Exercise objective — Copy every line of the data that includes the string "button".

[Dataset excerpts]
-------

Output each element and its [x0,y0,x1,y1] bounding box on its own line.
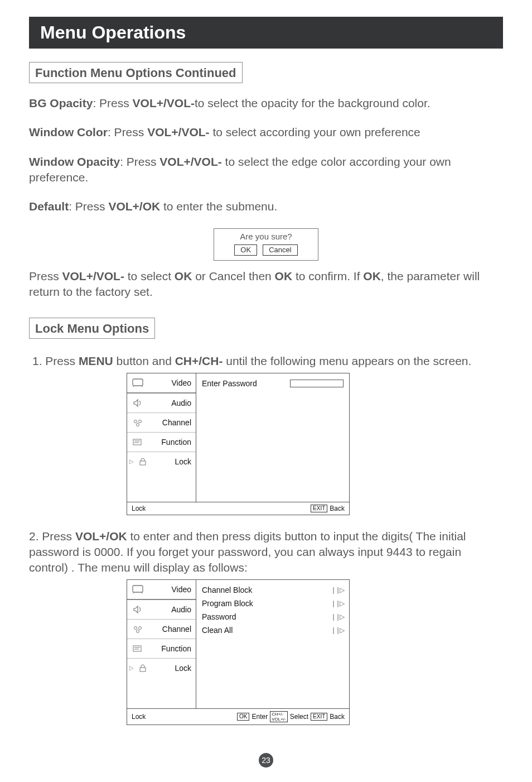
exit-key: EXIT [311,713,327,721]
svg-point-2 [139,420,142,423]
svg-rect-10 [133,646,141,651]
tab-channel[interactable]: Channel [127,413,196,433]
back-label: Back [330,505,345,512]
function-icon [132,437,144,447]
osd-footer-title: Lock [132,505,146,512]
item-label: Channel Block [202,586,252,594]
confirm-question: Are you sure? [214,229,318,244]
svg-point-9 [137,630,139,632]
osd-footer-title: Lock [132,713,146,721]
tab-label: Function [148,644,191,653]
tab-label: Channel [148,625,191,634]
list-item[interactable]: Channel Block ❘❘▷ [202,583,344,597]
chevron-right-icon: ❘❘▷ [331,599,344,607]
svg-rect-4 [133,439,141,445]
enter-password-row: Enter Password [202,377,344,390]
tab-label: Audio [148,605,191,614]
osd-lock-menu: Video Audio Channel [127,579,350,725]
svg-point-8 [139,626,142,629]
confirm-dialog: Are you sure? OK Cancel [214,228,318,261]
list-item[interactable]: Clean All ❘❘▷ [202,623,344,637]
tab-lock[interactable]: Lock [127,452,196,471]
lock-icon [137,457,149,467]
para-confirm: Press VOL+/VOL- to select OK or Cancel t… [29,268,503,300]
item-label: Password [202,612,236,621]
cancel-button[interactable]: Cancel [263,244,297,256]
chvol-key: CH+/- VOL+/- [270,711,288,722]
password-input[interactable] [290,380,344,387]
svg-rect-0 [133,379,143,386]
item-label: Program Block [202,599,253,608]
page-title: Menu Operations [29,17,503,49]
section-heading-function: Function Menu Options Continued [29,62,243,83]
enter-password-label: Enter Password [202,379,257,388]
tab-label: Channel [148,418,191,427]
enter-label: Enter [252,713,268,721]
svg-point-7 [134,626,137,629]
tab-function[interactable]: Function [127,639,196,659]
tab-function[interactable]: Function [127,433,196,452]
list-item[interactable]: Program Block ❘❘▷ [202,597,344,610]
tab-label: Lock [153,664,191,673]
lock-icon [137,663,149,673]
channel-icon [132,418,144,428]
svg-rect-5 [140,461,146,465]
ok-key: OK [237,713,249,721]
function-icon [132,644,144,654]
list-item[interactable]: Password ❘❘▷ [202,610,344,623]
para-bg-opacity: BG Opacity: Press VOL+/VOL-to select the… [29,95,503,111]
item-label: Clean All [202,626,233,635]
page-number: 23 [259,753,273,767]
tab-channel[interactable]: Channel [127,620,196,639]
chevron-right-icon: ❘❘▷ [331,613,344,621]
para-step2: 2. Press VOL+/OK to enter and then press… [29,529,503,576]
tab-video[interactable]: Video [127,580,196,600]
section-heading-lock: Lock Menu Options [29,318,155,339]
exit-key: EXIT [311,505,327,512]
svg-rect-11 [140,668,146,671]
video-icon [132,378,144,388]
tab-lock[interactable]: Lock [127,659,196,678]
tab-audio[interactable]: Audio [127,394,196,413]
para-default: Default: Press VOL+/OK to enter the subm… [29,199,503,214]
tab-label: Function [148,438,191,447]
tab-label: Lock [153,457,191,466]
chevron-right-icon: ❘❘▷ [331,586,344,594]
chevron-right-icon: ❘❘▷ [331,626,344,634]
channel-icon [132,624,144,634]
tab-audio[interactable]: Audio [127,600,196,620]
audio-icon [132,398,144,408]
osd-lock-enter-password: Video Audio Channel [127,373,350,515]
video-icon [132,584,144,594]
audio-icon [132,605,144,615]
select-label: Select [290,713,308,721]
svg-point-1 [134,420,137,423]
tab-video[interactable]: Video [127,373,196,394]
para-step1: 1. Press MENU button and CH+/CH- until t… [29,353,503,369]
para-window-opacity: Window Opacity: Press VOL+/VOL- to selec… [29,154,503,186]
ok-button[interactable]: OK [234,244,257,256]
tab-label: Video [148,585,191,594]
para-window-color: Window Color: Press VOL+/VOL- to select … [29,124,503,140]
tab-label: Audio [148,399,191,407]
back-label: Back [330,713,345,721]
svg-point-3 [137,423,139,426]
svg-rect-6 [133,586,143,592]
tab-label: Video [148,378,191,387]
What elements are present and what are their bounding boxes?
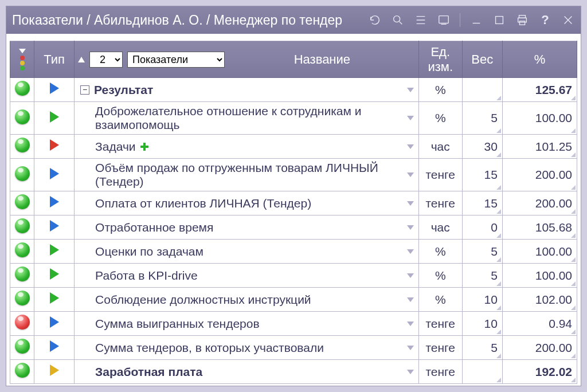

-------

Reply —
cancel-button[interactable]: Cancel [263,244,297,256]
para-step1: 1. Press MENU button and CH+/CH- until t… [29,353,503,369]
ok-button[interactable]: OK [234,244,257,256]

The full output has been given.